The student employees are able to gain practical work experience, classroom education, and lab and clinical training in an acute care hospital environment. In return, the newly trained CNAs commit to working with the Providence Health Services system for at least 18 months.

“We feel like, if we can get them here and train them here and employ them here, they’ll be more likely to stay here,” says Neil Christopher Apeles, director of acute care services at Providence Sacred Heart Medical Center & Children’s Hospital.

In late summer, the first group of 14 students completed their  training and immediately went to work. About a dozen students currently are going through a second round of training and are expected to complete it by the end of the year.

Providence Health & Services partnered with Inland Northwest Health Services, which provides instructors for the training. Next year, Providence has plans for eight training cohorts of at least 10 students each, he says.

“We only plan to grow this program,” Apeles says.

Apeles says the request for such a program came from his staff not long after he accepted his current position in 2015, when he moved to Spokane from Los Angeles.

Apeles says acute care staff described their employees’ previous CNA training as sometimes “spotty” and “inconsistent” with Providence standards.

“Right away they asked, ‘Can we start our own program?’’’ Apeles says.

While there were other tasks that required immediate attention, he knew firsthand just what acute care staff was talking about.
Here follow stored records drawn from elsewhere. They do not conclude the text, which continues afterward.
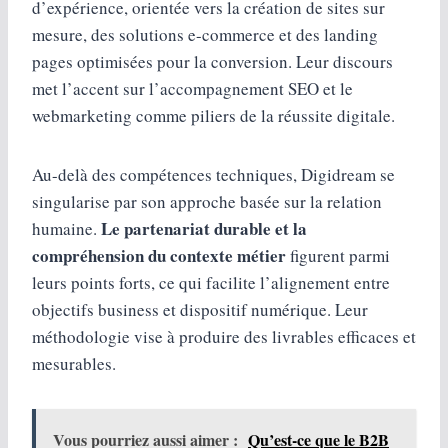
d’expérience, orientée vers la création de sites sur
mesure, des solutions e-commerce et des landing
pages optimisées pour la conversion. Leur discours
met l’accent sur l’accompagnement SEO et le
webmarketing comme piliers de la réussite digitale.
Au-delà des compétences techniques, Digidream se
singularise par son approche basée sur la relation
Le partenariat durable et la
humaine.
compréhension du contexte métier
figurent parmi
leurs points forts, ce qui facilite l’alignement entre
objectifs business et dispositif numérique. Leur
méthodologie vise à produire des livrables efficaces et
mesurables.
Vous pourriez aussi aimer :
Qu’est-ce que le B2B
Apeles got his start in the medical field as a certified nursing assistant in Southern California.

As he settled into his position and began to meet more of Spokane’s medical community – people such as Cindy Fitzgerald, director of the Doctor of Nursing practice program at Washington State University’s College of Nursing who offered advice – Apeles solicited ideas as to how Providence could create its own CNA training program.

To start, the Providence Health Care Foundation Eastern Washington provided a nearly $25,000 grant to cover costs for textbooks, testing fees, and nursing assistant licensure fees, as required by the Washington state Department of Health.
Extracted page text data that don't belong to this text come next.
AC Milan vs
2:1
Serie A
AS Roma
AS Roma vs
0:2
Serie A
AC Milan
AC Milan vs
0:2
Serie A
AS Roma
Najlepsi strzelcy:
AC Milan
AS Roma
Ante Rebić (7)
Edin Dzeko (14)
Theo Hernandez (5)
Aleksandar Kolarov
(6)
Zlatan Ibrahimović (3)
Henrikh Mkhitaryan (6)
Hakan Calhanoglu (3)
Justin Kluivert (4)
Providence Health & Services then reached out to INHS, which helped develop the curriculum for the student employees.

By training and employing them, Providence hopes to reduce turnover among its CNAs.
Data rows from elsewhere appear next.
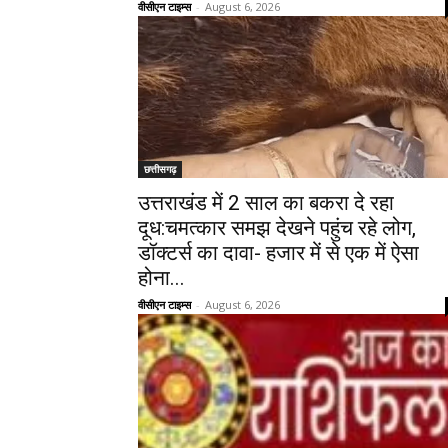
वीसीएन टाइम्स
-
August 6, 2026
छत्तीसगढ़
उत्तराखंड में 2 साल का बकरा दे रहा
दूध:चमत्कार समझ देखने पहुंच रहे लोग,
डॉक्टर्स का दावा- हजार में से एक में ऐसा
होना...
वीसीएन टाइम्स
-
August 6, 2026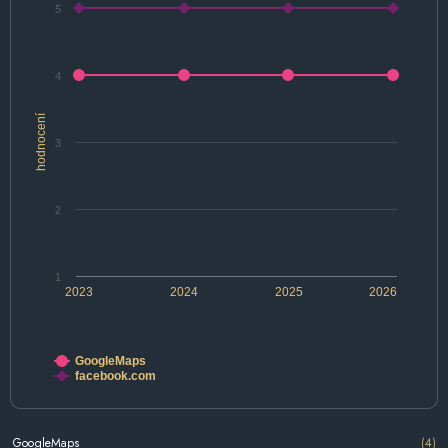
5
4
hodnocení
3
2
1
2023
2024
2025
2026
GoogleMaps
facebook.com
GoogleMaps
(4)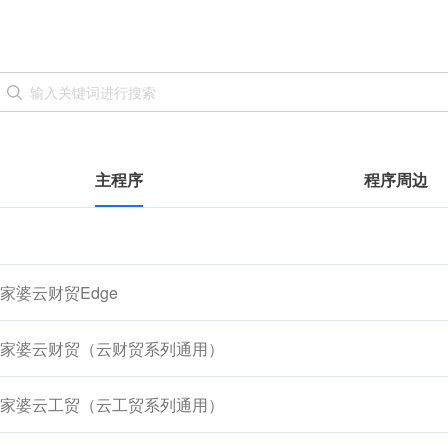
主程序
程序周边
家婆云财贸Edge
家婆云财贸（云财贸系列通用）
家婆云工贸（云工贸系列通用）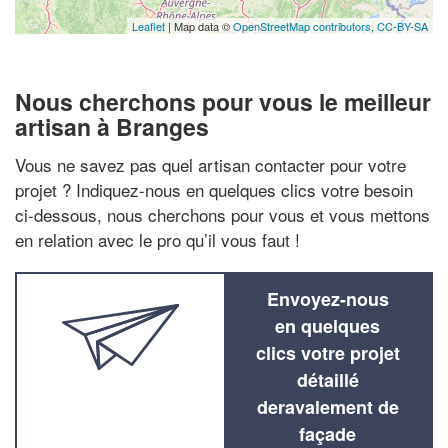
Leaflet
| Map data ©
OpenStreetMap contributors,
CC-BY-SA
Nous cherchons pour vous le meilleur
artisan à Branges
Vous ne savez pas quel artisan contacter pour votre
projet ? Indiquez-nous en quelques clics votre besoin
ci-dessous, nous cherchons pour vous et vous mettons
en relation avec le pro qu’il vous faut !
Envoyez-nous
en quelques
clics votre projet
détaillé
deravalement de
façade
The Spokane Workforce Development Council says nursing assistant is an occupation that is in demand. The average hourly wage is $15.27 per hour for an annual salary of $31,764.

The Workforce Development Council says the average annual number of openings for nursing assistant positions have been a little more than a 1,000 per year since 2017, and that figure isn’t expected to change for the next decade.

Hospitals, nursing homes, and assisted care facilities are competing against each other for qualified CNAs.

At Sacred Heart, Apeles says a little more than 18% of all first-year nursing assistants end up leaving their post, often for another care facility.

“The benefit of the quality of care doesn’t kick in until after the first year,” Apeles says of nursing assistants.

Heidi Sattler, who lives in Kettle Falls, was one of the 14 students in Providence’s first CNA graduating class. After completing her training at Sacred Heart, she went to work at Providence St. Joseph’s Hospital, in Chewelah.

A 33-year-old single mother of two children, Sattler says she is thankful for the opportunity Providence’s CNA program has provided for she and her family.

“I mostly grew up on a ranch and have mostly worked in jobs that really don’t pay much,” Sattler says.

Whether she was a veterinarian technician or a customer service representative, the pay was often low and the work was inconsistent.

“I just love my job, and I love what I do,” Sattler says of her CNA position.

She credits Providence’s CNA program for having a real-world feel extending beyond just the classroom.

“In the test (classroom) world, there’s the perfect patient who does everything you say,” she says. “But when you get onto the floor, that can be completely different.”

Long term, Sattler says she plans to attend nursing school eventually.

“This has been the best path for me to go in that direction,” she says.